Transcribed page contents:
[Start of section]
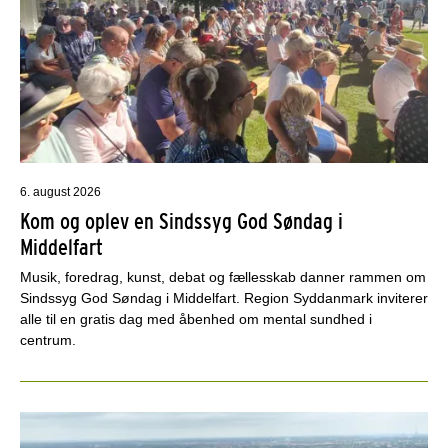
6. august 2026
Kom og oplev en Sindssyg God Søndag i
Middelfart
Musik, foredrag, kunst, debat og fællesskab danner rammen om
Sindssyg God Søndag i Middelfart. Region Syddanmark inviterer
alle til en gratis dag med åbenhed om mental sundhed i
centrum.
[End of section]
Exercise:
Without the pictures, reproduce the entries exactly.

Output:
6. august 2026
Kom og oplev en Sindssyg God Søndag i
Middelfart
Musik, foredrag, kunst, debat og fællesskab danner rammen om
Sindssyg God Søndag i Middelfart. Region Syddanmark inviterer
alle til en gratis dag med åbenhed om mental sundhed i
centrum.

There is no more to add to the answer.